The climate pre-pandemic didn't feel warm and fuzzy on community. But if you want to be here in the next decades, the job is to rebuild and repair your connections, along with the rest of the infrastructure. Possibly in a more sustainable manner.
Be deliberate as you forge a new agenda based on shared values (and virtues):
1. Focus and measure — to influence we need to be crystal clear on the results we're trying to achieve and zealous in measuring them.
For example, “We will save 100,000 lives from medical mistakes by June 14, 2020, by 9am” is much better than “We will reduce preventable harm in hospital,” it's more tangible, uses simple language, and the number we want to keep an eye on is right there.
There are good measures and bad measures. A useful measure tells you how you're doing with the real target you want to change, it drives behavior.
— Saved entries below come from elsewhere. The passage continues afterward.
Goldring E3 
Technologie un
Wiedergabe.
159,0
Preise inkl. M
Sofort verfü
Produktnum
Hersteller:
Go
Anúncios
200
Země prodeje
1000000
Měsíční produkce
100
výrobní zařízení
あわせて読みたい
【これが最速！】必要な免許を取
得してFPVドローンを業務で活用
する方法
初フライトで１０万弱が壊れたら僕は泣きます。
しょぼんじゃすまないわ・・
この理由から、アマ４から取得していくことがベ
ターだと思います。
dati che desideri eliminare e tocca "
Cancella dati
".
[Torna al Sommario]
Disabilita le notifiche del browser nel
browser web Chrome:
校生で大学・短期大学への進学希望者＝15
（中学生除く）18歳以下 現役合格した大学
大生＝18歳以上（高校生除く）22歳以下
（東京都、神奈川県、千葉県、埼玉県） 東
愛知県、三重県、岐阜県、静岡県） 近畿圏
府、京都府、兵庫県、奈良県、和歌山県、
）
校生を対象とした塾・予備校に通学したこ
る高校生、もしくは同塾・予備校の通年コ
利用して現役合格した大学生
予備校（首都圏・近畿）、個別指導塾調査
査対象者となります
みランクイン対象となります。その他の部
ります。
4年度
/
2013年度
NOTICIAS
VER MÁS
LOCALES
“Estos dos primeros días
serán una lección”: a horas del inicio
2. Find vital behaviors — use the high-leverage behaviors that drive results. Those 2-3 actions that produce the greatest amount of change. For example, restaurant staff that observes and notices things as they interact with guests. It's a skill honed with practice by constantly scanning the environment for opportunities to be of service.
3. Engage all six sources of influence — identify all the forces that are shaping the behaviors you want to change: personal, social, and structural. Then address motivation and ability.
As everyone wonders what will stick post-pandemic, the opportunity is for leaders to show they are listening, to respond with empathy and provide clear direction.